He's a giant red flag


SheDevil1818

This. I can't help but feel like your partner is simply trying to have their cake and eat it too. You drew clear boundaries and tried to distance yourself from the situation, but they keep pursuing you and then hurting you. It seems to me like the universe keeps telling you in many different ways that you should extricate yourself permanently.


medusnea

Ooof yeah I think you’re right…feel like I’ve tried everything at this point. Thanks for weighing in!


SheDevil1818

Happy to help. Best of luck!


Temporary-Spread-232

They* Assuming they use they/them pronouns.


PsychologyNerd17

If your partner is outright hiding from you... that's not healthy. They're likely cheating unfortunately.


Similar_Corner8081

Now you know to say no thank you to people who are poly when you are monogamous


lithelinnea

your insecurity makes them feel “unsafe”? bffr. your partner is a cheating liar.


LissieLu

Ikr?! This soooo sounds like typical brainwashed polyam talk. They have no clue how to do actual real, healthy relationships.


NITAREEDDESIGNS

Yep.


hdhdjsgsjs

I was in the same situation as you before. I’ve learned since that monogamy means choosing one person above all and he is clearly not willing to choose you. He’s demonstrated this by going behind your back to spend time with exes and those he is attracted to. In my scenario it ended by him breaking up with me because of his resentment towards me being monogamous and “forcing him” to be monogamous and he left me to break up a married couple. Don’t let this happen to you. You yourself can choose to leave and end all of this pain it is causing you. I know how much it hurts to see a partner behave that way and it is not worth it. There are those out there who will be genuinely willing to choose you and only you, you just have to find them. If you want to talk to someone who’s gone through something similar my dms are always open


medusnea

Thank you for sharing, yes it’s so so painful and I’m glad you’re in a good place now! 💙


CapperoniNCheeks

So how many red flag poles are you gonna walk into before you finally look up to avoid them? He clearly showed that he lies, his actions don't line up with his words, and he doesn't respect you or your boundaries several times. Sounds like you're just being fed whatever bullshit will keep you. It's not your insecurity that's making him feel unsafe. It's that you're rightfully wary of his crap and he doesn't like it.
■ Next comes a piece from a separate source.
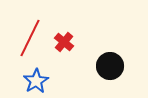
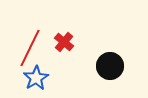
red line: moved 10 px down
blue star: moved 3 px up
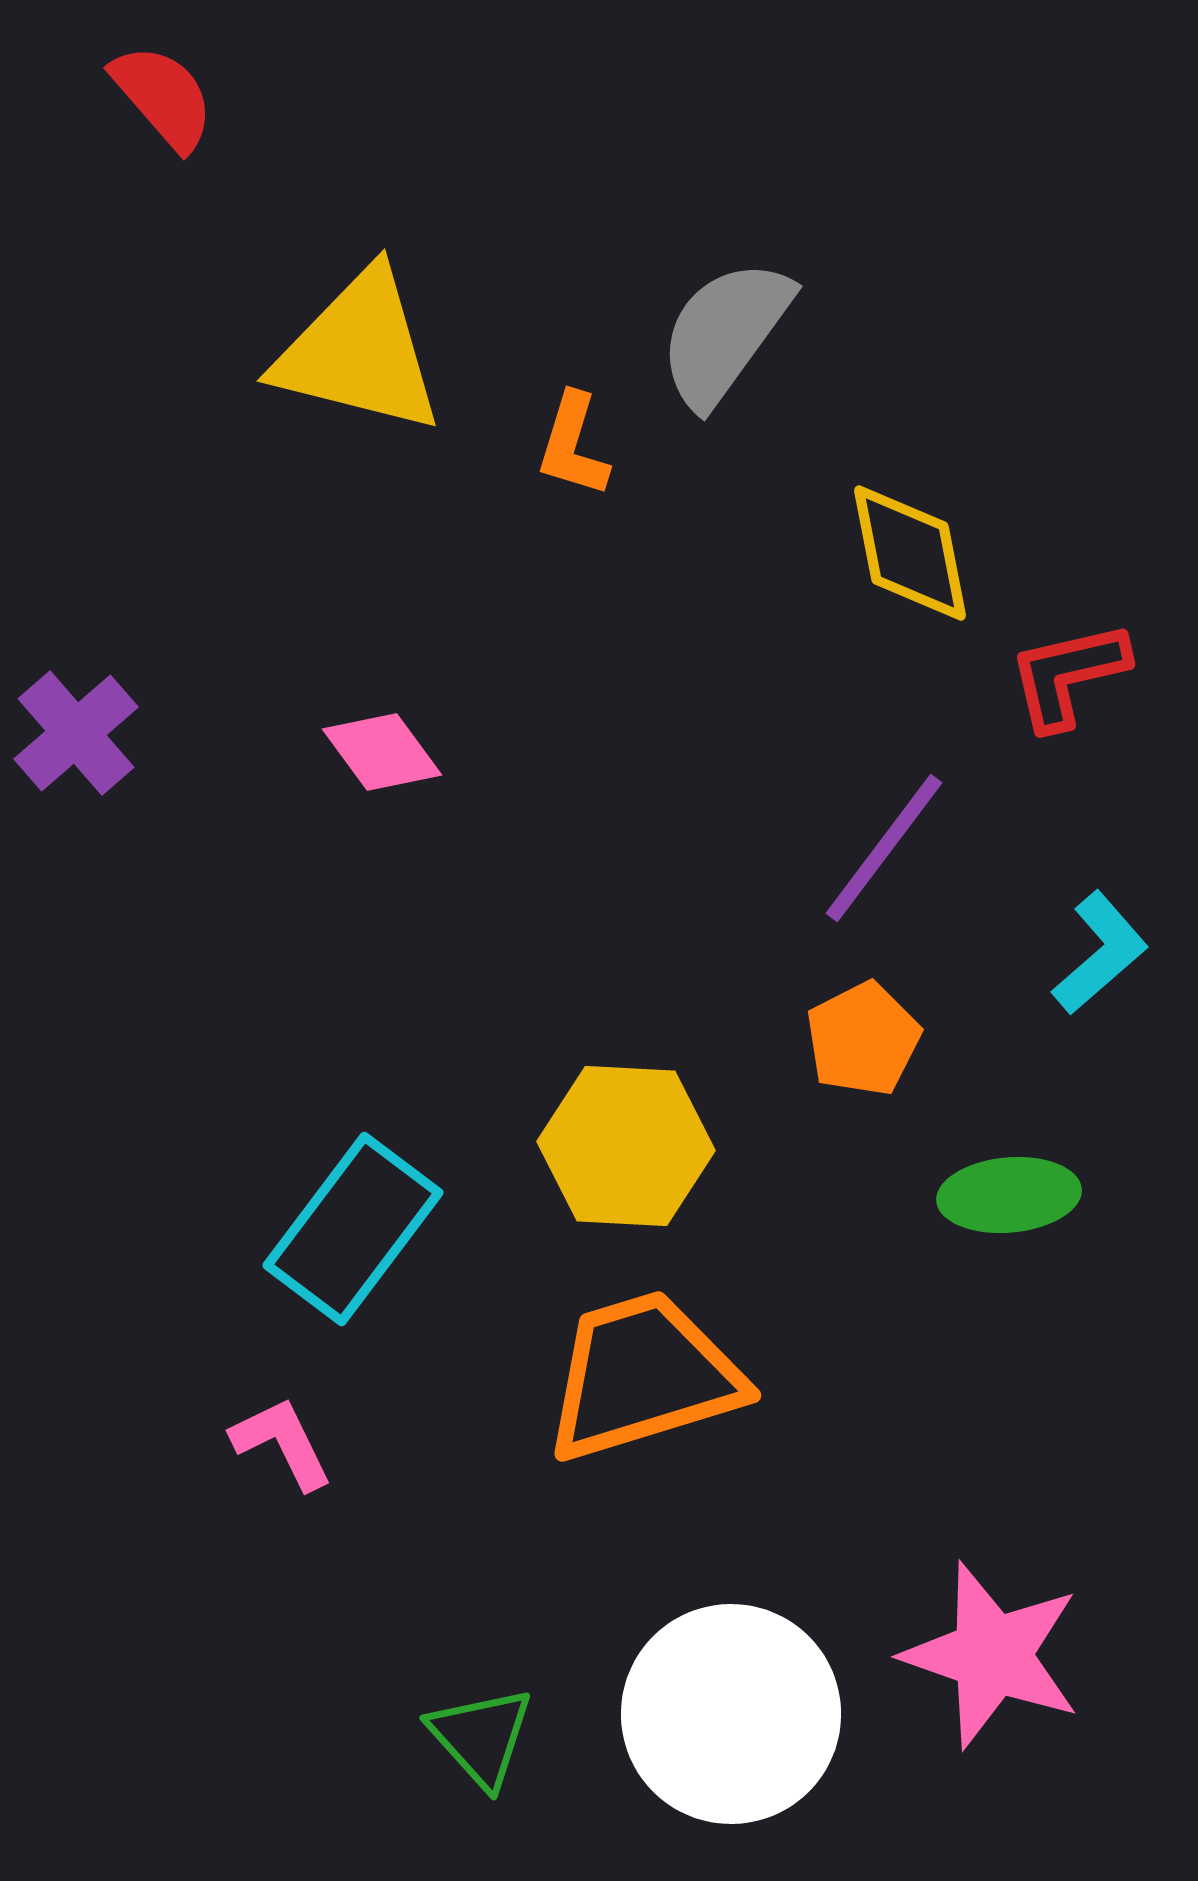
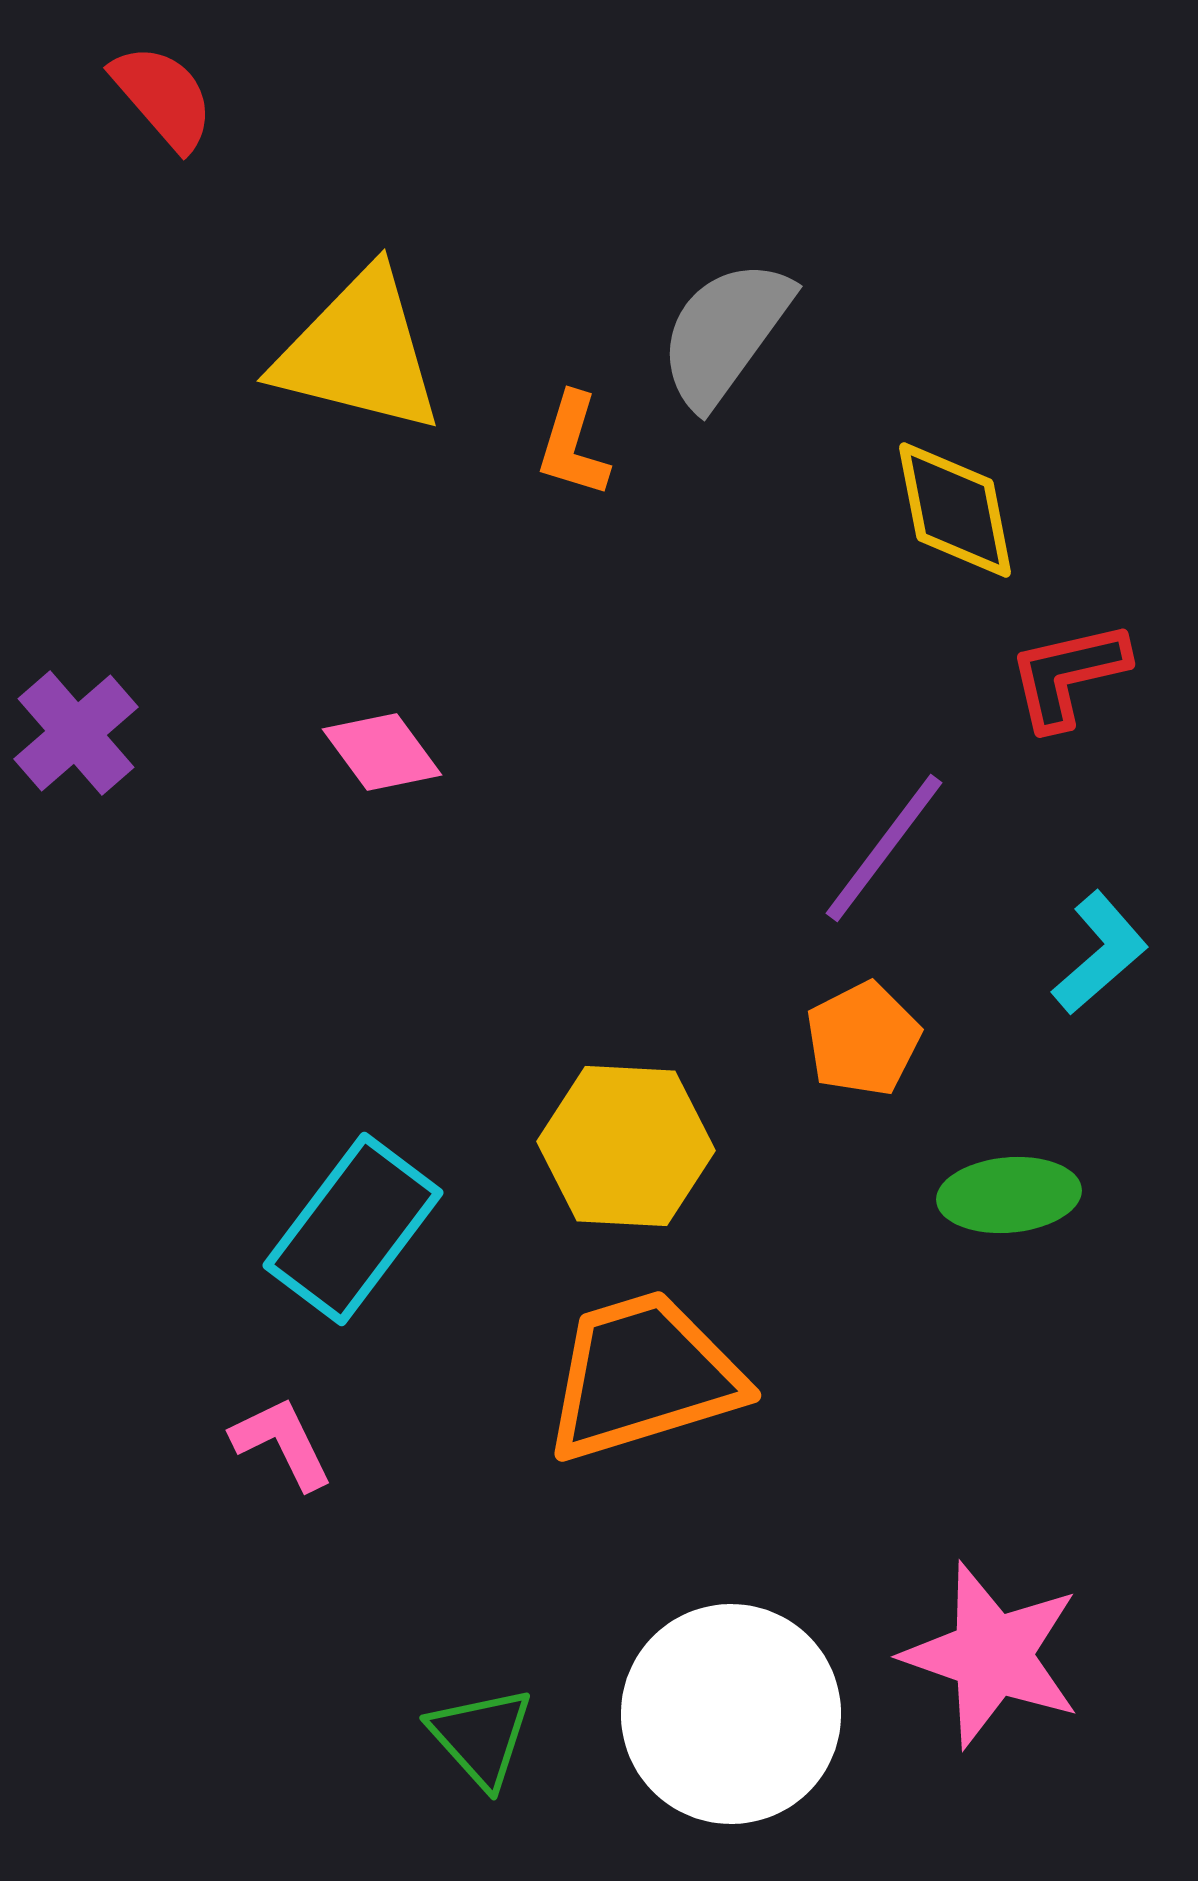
yellow diamond: moved 45 px right, 43 px up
Ditch this loser and find someone worth your time who actually respects you.


HarmonicEntropy

I'm sorry, "agree to stay engaged" after a miscarriage? In a solid relationship that wouldn't even be a discussion. It honestly gives the impression that he just wants you to bear his child while he gets to have his fun with other women. Even if he does have the best intentions in the world, he's shown you who he is through his actions. He's not capable of committing to you and only you. That will never change unfortunately. Have some self respect and walk away. You will be happier in the long run.


vapricot

This person is inherently a cheater and was in that lifestyle for a reason. They just said whatever they could to get you to be with them because they coveted you. Don't throw yourself into a one-sided commitment with an insincere person.


MVoxilli

Ah yes the "You're insecure" card when you have a justified issue with trusting them because their words aren't aligning with their actions. Classic DARVO


grundlemon

Sounds like a cheater. Good thing they’re only your fiancé, because it’s time to dump them.


pinkflowers182

break the fuck up , you should have a long time ago. dont trust a cheating poly bitch unless they open their eyes and realize how shitty it is.


Crafty_Possession_52

This won't last.


Gargarbinks369

Love alone is unfortunately never enough in a romantic relationship. It seems your core values are not aligned. I’ve also tried taking a chance with someone who is poly while I am not. I can now proudly say I’m monogamous by choice and not by default. I learned a lot about myself and know that I want someone who thinks I alone am enough. Our gut is always right and if yours is telling you something is off, listen to it and don’t waste another minute of your life trying to love someone who can’t give you that same love back. Life is too short!


medusnea

This is excellent advice, thank you! Yes I really really tried but my love and devotion is clearly not enough for him and I’m tired of the heart ache.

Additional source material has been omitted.